- Theatrical release poster
- Directed by: Lipe Binder
- Screenplay by: Ana Reber
- Based on: O Gênio do Crime by João Carlos Marinho
- Starring: Francisco Galvão Bella Alelaf Breno Kaneto Samuel Estevam Marcos Veras Ailton Graça Douglas Silva
- Production companies: Boutique Filmes Globo Filmes
- Distributed by: Paris Filmes
- Release date: 14 May 2026;
- Running time: 90 minutes
- Country: Brazil
- Language: Portuguese

= O Gênio do Crime (film) =

O Gênio do Crime is a 2026 Brazilian mystery adventure family film directed by Lipe Binder with screenplay written by Ana Reber. Based on the 1969 novel of the same name by João Carlos Marinho, the film revolves around a group of friends who start investigating a World Cup sticker counterfeiting scheme in São Paulo. The film was produced by Boutique Filmes and Globo Filmes, and was released in Brazilian theaters on May 14, 2026.

== Plot ==
During the 2026 FIFA World Cup, Gordo and his friends endeavor to complete the sticker album at their school. After acquiring the rare Vinícius Júnior sticker, the group becomes embroiled in an unexpected situation upon discovering a counterfeiting scheme that threatens the credibility of the manufacturer responsible for the album. Determined to investigate the matter, the youngsters traverse the streets of São Paulo in search of answers. Alongside the enigmatic Mr.

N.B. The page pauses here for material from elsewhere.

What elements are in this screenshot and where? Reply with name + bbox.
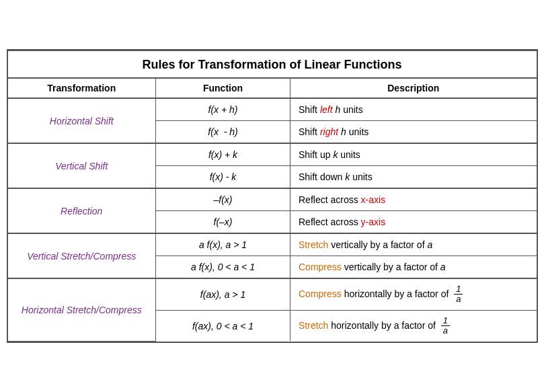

Mistério, they immerse themselves in a plot replete with suspense, adventure, and humor, all while striving to unmask the individual behind the criminal operation.

== Reception ==
Lauro Roth, from the website NoSet, said that O Gênio do Crime is "a most gratifying and unexpected surprise", an adaptation that retains "all the look and feel of a 1970s and 1980s film" and "steers clear of the tediousness and excessive caution of today's productions". He highlights as "surreal" and full of "charm" the fact that the young protagonists roam through São Paulo "without cell phones", in a screenless world that "makes us think more, dream more, and truly live life". Although he notes that the juvenile performances are "sometimes forced", he praises the "delicious chemistry" among the cast and the performance of Douglas Silva, and concludes that the film has "a well-crafted plot that invites us to investigate alongside the gang".